Scientists from MIPT, the AIRI Institute of Artificial Intelligence, and the Federal Research Center "Informatics and Management" of the Russian Academy of Sciences have developed a method for controlling a robotic system that performs its actions based on text instructions and visual information.
Further development of this methodology will allow the creation of robots for the autonomous execution of complex multi-step operations without human intervention. So far, no one in the world has succeeded in this, but prototypes of such robots are being developed both in Russia and in other countries.

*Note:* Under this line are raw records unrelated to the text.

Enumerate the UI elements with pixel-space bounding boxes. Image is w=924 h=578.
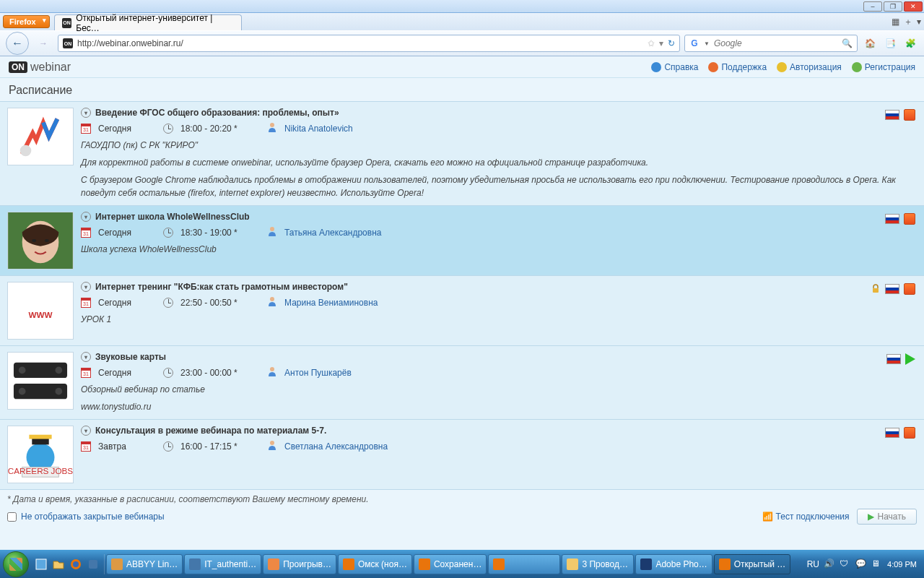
ql-app[interactable] xyxy=(85,554,101,574)
event-org: ГАОУДПО (пк) С РК "КРИРО" xyxy=(81,139,917,152)
taskbar-button[interactable]: ABBYY Lin… xyxy=(106,554,183,574)
help-icon xyxy=(651,62,661,72)
calendar-icon: 31 xyxy=(81,441,91,452)
forward-button[interactable]: → xyxy=(33,33,53,53)
expand-icon[interactable]: ▾ xyxy=(81,282,91,292)
hide-closed-checkbox[interactable]: Не отображать закрытые вебинары xyxy=(7,512,165,522)
status-badge-icon[interactable] xyxy=(904,109,915,121)
app-logo[interactable]: ON webinar xyxy=(9,61,71,74)
feed-icon[interactable]: ✩ xyxy=(648,38,655,48)
expand-icon[interactable]: ▾ xyxy=(81,426,91,436)
ql-firefox[interactable] xyxy=(68,554,84,574)
taskbar-button[interactable]: 3 Провод… xyxy=(562,554,634,574)
ql-explorer[interactable] xyxy=(51,554,66,574)
home-button[interactable]: 🏠 xyxy=(862,35,878,51)
event-title[interactable]: Введение ФГОС общего образования: пробле… xyxy=(95,108,339,118)
register-link[interactable]: Регистрация xyxy=(852,62,915,72)
event-row[interactable]: WWW▾Интернет тренинг "КФБ:как стать грам… xyxy=(0,275,924,345)
event-title[interactable]: Консультация в режиме вебинара по матери… xyxy=(95,426,326,436)
event-row[interactable]: ▾Интернет школа WholeWellnessClub31Сегод… xyxy=(0,205,924,275)
event-meta: 31Сегодня18:00 - 20:20 *Nikita Anatolevi… xyxy=(81,122,917,134)
search-dropdown-icon[interactable]: ▼ xyxy=(704,40,710,47)
event-host[interactable]: Антон Пушкарёв xyxy=(284,368,352,378)
expand-icon[interactable]: ▾ xyxy=(81,212,91,222)
tray-icon-3[interactable]: 💬 xyxy=(855,558,867,570)
tray-lang[interactable]: RU xyxy=(807,559,819,569)
taskbar-button[interactable]: Открытый … xyxy=(714,554,791,574)
event-title[interactable]: Звуковые карты xyxy=(95,352,166,362)
taskbar-button[interactable]: Проигрыв… xyxy=(263,554,336,574)
ql-show-desktop[interactable] xyxy=(33,554,49,574)
expand-icon[interactable]: ▾ xyxy=(81,108,91,118)
user-icon xyxy=(267,366,277,379)
event-row[interactable]: CAREERS JOBS▾Консультация в режиме вебин… xyxy=(0,419,924,489)
play-badge-icon[interactable] xyxy=(905,353,915,365)
tray-clock[interactable]: 4:09 PM xyxy=(887,560,917,569)
google-icon[interactable]: G xyxy=(689,38,699,48)
tray-icon-2[interactable]: 🛡 xyxy=(840,558,851,570)
user-icon xyxy=(267,226,277,238)
event-thumbnail[interactable]: WWW xyxy=(7,282,74,340)
status-badge-icon[interactable] xyxy=(904,427,915,439)
back-button[interactable]: ← xyxy=(6,32,29,55)
reload-icon[interactable]: ↻ xyxy=(668,38,675,48)
user-icon xyxy=(267,122,277,134)
firefox-menu-button[interactable]: Firefox xyxy=(3,15,50,28)
event-thumbnail[interactable] xyxy=(7,212,74,269)
expand-icon[interactable]: ▾ xyxy=(81,352,91,362)
browser-tab[interactable]: ON Открытый интернет-университет | Бес… xyxy=(54,14,242,30)
event-thumbnail[interactable] xyxy=(7,108,74,165)
support-link[interactable]: Поддержка xyxy=(708,62,767,72)
event-badges xyxy=(871,283,915,295)
event-thumbnail[interactable] xyxy=(7,352,74,410)
svg-point-6 xyxy=(45,239,49,242)
event-time: 22:50 - 00:50 * xyxy=(180,298,260,308)
event-host[interactable]: Марина Вениаминовна xyxy=(284,298,378,308)
new-tab-icon[interactable]: ＋ xyxy=(904,16,912,28)
tray-icon-4[interactable]: 🖥 xyxy=(871,558,883,570)
flag-ru-icon xyxy=(885,214,899,224)
event-host[interactable]: Татьяна Александровна xyxy=(284,228,381,238)
event-host[interactable]: Nikita Anatolevich xyxy=(284,124,353,134)
timezone-footnote: * Дата и время, указанные в расписании, … xyxy=(7,494,917,504)
tab-groups-icon[interactable]: ▦ xyxy=(892,17,899,27)
search-bar[interactable]: G ▼ 🔍 xyxy=(684,35,858,52)
app-header: ON webinar Справка Поддержка Авторизация… xyxy=(0,56,924,78)
start-button[interactable]: ▶ Начать xyxy=(857,509,918,525)
close-button[interactable]: ✕ xyxy=(904,1,923,12)
event-title[interactable]: Интернет тренинг "КФБ:как стать грамотны… xyxy=(95,282,348,292)
test-connection-link[interactable]: 📶 Тест подключения xyxy=(762,512,850,522)
list-tabs-icon[interactable]: ▾ xyxy=(917,17,921,27)
hide-closed-input[interactable] xyxy=(7,512,17,522)
svg-point-7 xyxy=(270,227,274,231)
help-link[interactable]: Справка xyxy=(651,62,698,72)
taskbar-button[interactable]: Омск (ноя… xyxy=(338,554,412,574)
taskbar-button[interactable]: IT_authenti… xyxy=(184,554,261,574)
event-title[interactable]: Интернет школа WholeWellnessClub xyxy=(95,212,250,222)
minimize-button[interactable]: – xyxy=(863,1,882,12)
maximize-button[interactable]: ❐ xyxy=(884,1,902,12)
login-link[interactable]: Авторизация xyxy=(777,62,842,72)
event-thumbnail[interactable]: CAREERS JOBS xyxy=(7,426,74,483)
bookmarks-button[interactable]: 📑 xyxy=(882,35,898,51)
taskbar-app-icon xyxy=(189,558,201,570)
url-bar[interactable]: ON ✩ ▾ ↻ xyxy=(58,35,680,52)
start-button-orb[interactable] xyxy=(3,551,29,577)
url-input[interactable] xyxy=(77,38,643,48)
search-input[interactable] xyxy=(714,38,837,48)
bookmark-dropdown-icon[interactable]: ▾ xyxy=(659,38,663,48)
taskbar-button[interactable]: Adobe Pho… xyxy=(635,554,712,574)
event-row[interactable]: ▾Введение ФГОС общего образования: пробл… xyxy=(0,101,924,205)
taskbar-button[interactable] xyxy=(488,554,560,574)
search-go-icon[interactable]: 🔍 xyxy=(842,38,853,48)
addon-button[interactable]: 🧩 xyxy=(902,35,918,51)
event-host[interactable]: Светлана Александровна xyxy=(284,441,388,452)
status-badge-icon[interactable] xyxy=(904,283,915,295)
tray-icon-1[interactable]: 🔊 xyxy=(824,558,835,570)
taskbar-button[interactable]: Сохранен… xyxy=(414,554,487,574)
status-badge-icon[interactable] xyxy=(904,213,915,225)
event-row[interactable]: ▾Звуковые карты31Сегодня23:00 - 00:00 *А… xyxy=(0,345,924,419)
svg-rect-0 xyxy=(8,108,73,165)
taskbar-label: Сохранен… xyxy=(434,559,481,569)
taskbar-app-icon xyxy=(640,558,652,570)
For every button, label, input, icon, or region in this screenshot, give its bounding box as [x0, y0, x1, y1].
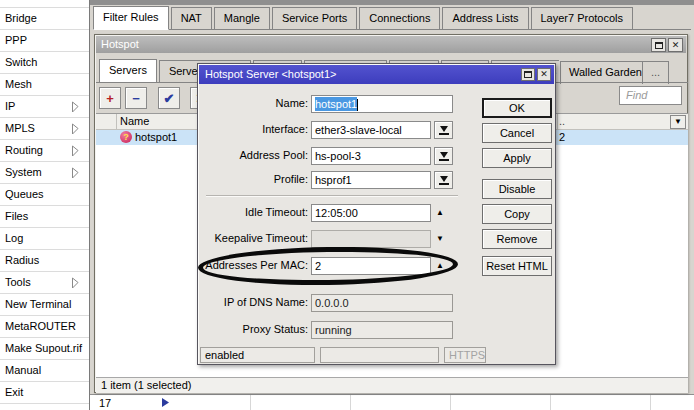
submenu-arrow-icon [71, 277, 79, 289]
sidebar-menu: Interfaces Bridge PPP Switch Mesh [0, 0, 90, 410]
sidebar-item[interactable]: Files [0, 206, 89, 228]
sidebar-item-label: Manual [5, 364, 41, 376]
dialog-status-segment: enabled [200, 347, 315, 363]
sidebar-item[interactable]: Tools [0, 272, 89, 294]
submenu-arrow-icon [71, 145, 79, 157]
sidebar-item[interactable]: Log [0, 228, 89, 250]
column-filter-button[interactable]: ▼ [670, 115, 686, 129]
column-header-name[interactable]: Name [120, 115, 149, 127]
sidebar-item-label: MetaROUTER [5, 320, 76, 332]
remove-button[interactable]: − [125, 87, 147, 109]
submenu-arrow-icon [71, 101, 79, 113]
find-input[interactable]: Find [619, 86, 682, 105]
sidebar-item[interactable]: Exit [0, 382, 89, 404]
status-bar: 1 item (1 selected) [96, 377, 688, 393]
sidebar-item[interactable]: IP [0, 96, 89, 118]
tab-walled-garden-label: Walled Garden [569, 66, 642, 78]
hotspot-server-icon: ? [120, 131, 132, 143]
firewall-tab[interactable]: Layer7 Protocols [531, 7, 634, 29]
submenu-arrow-icon [71, 123, 79, 135]
dialog-button[interactable]: Remove [482, 229, 552, 249]
dialog-status-segment: HTTPS [444, 347, 486, 363]
column-header-cut[interactable]: .. [559, 115, 565, 127]
sidebar-item[interactable]: Bridge [0, 8, 89, 30]
column-divider [557, 114, 558, 130]
dialog-status-text: enabled [205, 349, 244, 361]
sidebar-item[interactable]: MPLS [0, 118, 89, 140]
column-divider [350, 395, 351, 410]
sidebar-item-label: System [5, 166, 42, 178]
sidebar-item[interactable]: Manual [0, 360, 89, 382]
sidebar-item[interactable]: Mesh [0, 74, 89, 96]
sidebar-item-label: Routing [5, 144, 43, 156]
hotspot-window-titlebar[interactable]: Hotspot ✕ [96, 36, 686, 53]
sidebar-item-label: Files [5, 210, 28, 222]
sidebar-item-label: Switch [5, 56, 37, 68]
column-divider [116, 114, 117, 130]
column-divider [650, 395, 651, 410]
maximize-icon [655, 42, 663, 49]
tab-walled-garden[interactable]: Walled Garden [560, 61, 651, 84]
firewall-tab-label: Layer7 Protocols [541, 12, 624, 24]
sidebar-list: Interfaces Bridge PPP Switch Mesh [0, 0, 89, 404]
sidebar-item[interactable]: MetaROUTER [0, 316, 89, 338]
dialog-button[interactable]: Apply [482, 148, 552, 168]
tab-more-label: ... [651, 66, 660, 78]
plus-icon: + [106, 91, 114, 106]
background-table-row[interactable]: 17 [90, 394, 694, 410]
dialog-button-label: Disable [499, 183, 536, 195]
sidebar-item-label: MPLS [5, 122, 35, 134]
sidebar-item[interactable]: Routing [0, 140, 89, 162]
firewall-tab-label: Address Lists [452, 12, 518, 24]
sidebar-item-label: Queues [5, 188, 44, 200]
dialog-button[interactable]: OK [482, 98, 552, 118]
firewall-tab[interactable]: Mangle [214, 7, 270, 29]
dialog-button-label: Cancel [500, 127, 534, 139]
tab-more[interactable]: ... [642, 61, 669, 84]
dialog-button-label: Remove [497, 233, 538, 245]
sidebar-item[interactable]: PPP [0, 30, 89, 52]
sidebar-item[interactable]: Radius [0, 250, 89, 272]
sidebar-item-label: Log [5, 232, 23, 244]
sidebar-item[interactable]: New Terminal [0, 294, 89, 316]
add-button[interactable]: + [99, 87, 121, 109]
column-divider [450, 395, 451, 410]
rule-action-icon [162, 398, 169, 407]
dialog-button-label: Copy [504, 208, 530, 220]
sidebar-item-label: Radius [5, 254, 39, 266]
sidebar-item[interactable]: System [0, 162, 89, 184]
hotspot-server-dialog: Hotspot Server <hotspot1> ✕ Name: hotspo… [197, 63, 556, 365]
sidebar-item-label: Exit [5, 386, 23, 398]
firewall-tab-label: Connections [369, 12, 430, 24]
sidebar-item-label: Mesh [5, 78, 32, 90]
column-divider [550, 395, 551, 410]
firewall-tab-label: NAT [181, 12, 202, 24]
dialog-buttons: OK Cancel Apply Disable Copy Remove Re [198, 64, 555, 364]
dialog-button[interactable]: Reset HTML [482, 256, 552, 276]
hotspot-tab[interactable]: Servers [99, 59, 157, 83]
sidebar-item-label: Make Supout.rif [5, 342, 82, 354]
dialog-button[interactable]: Cancel [482, 123, 552, 143]
firewall-tab[interactable]: Service Ports [272, 7, 357, 29]
firewall-tab[interactable]: Connections [359, 7, 440, 29]
firewall-tab-label: Filter Rules [103, 11, 159, 23]
firewall-tab[interactable]: Filter Rules [93, 6, 169, 30]
close-button[interactable]: ✕ [668, 38, 683, 52]
find-placeholder: Find [626, 89, 647, 101]
check-icon: ✔ [164, 91, 175, 106]
sidebar-item[interactable]: Queues [0, 184, 89, 206]
sidebar-item-label: IP [5, 100, 15, 112]
sidebar-item[interactable]: Interfaces [0, 0, 89, 8]
firewall-tab[interactable]: NAT [171, 7, 212, 29]
hotspot-tab-label: Servers [109, 64, 147, 76]
sidebar-item[interactable]: Switch [0, 52, 89, 74]
sidebar-item[interactable]: Make Supout.rif [0, 338, 89, 360]
firewall-tab[interactable]: Address Lists [442, 7, 528, 29]
sidebar-item-label: Bridge [5, 12, 37, 24]
enable-button[interactable]: ✔ [158, 87, 180, 109]
dialog-button[interactable]: Copy [482, 204, 552, 224]
dialog-button[interactable]: Disable [482, 179, 552, 199]
dialog-status-text: HTTPS [449, 349, 485, 361]
hotspot-window-title: Hotspot [101, 38, 139, 50]
maximize-button[interactable] [651, 38, 666, 52]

According to the MIPT press service, the methodology is based on a bimodal transformer architecture. It was initially trained in a number of skills: text translation, answering questions about images, image generation, and a number of others.
When a new modality was added to control the robot, the robotic system was able to navigate in unfamiliar environments and independently determine the algorithm of actions to solve the task. A scientific paper describing the method was published in the international journal IEEE Access.
MIPT notes that the model in the scientific work was a robotic arm with six degrees of freedom. It had to sort objects on the table by color and assemble them in a specified area. The robotic arm chose its actions based on text instructions and data from video cameras.
According to the developers, the operating principle of the manipulator training algorithm "resembles the GPT model", but the developed model, instead of text, outputs a sequence of actions for the robot. After each action, the electronic computing device that controls the robotic arm receives feedback from video cameras and then plans a new action.
The novelty of the work is that we used ready-made language models to train the robot - algorithms that help translate natural speech into code that is understandable to the control system. They are neural networks that are pre-trained on large amounts of text data. In our case, the multimodal model RozumFormer was used. Unlike others, it can generate a response to both text queries and those made in the form of images.
RozumFormer was further trained to "understand" the colors of the cubes, the distances to them, and other parameters of the surrounding reality, and it began to control the manipulator. Step-by-step adaptation prepared the neural network so that, receiving feedback from video cameras, it could independently plan further actions and solve the tasks set before it based on the learned algorithms. And it succeeded.
Now, the scientists face the task of training the model to remember chains of longer actions. Subsequently, in the future, this will help robots cope without a human with actions that require a non-standard approach for a robotic system and an instant assessment of the situation. For example, in the simplest version for a robot assistant, this is washing dishes, cleaning, and sorting items by room and by purpose during cleaning.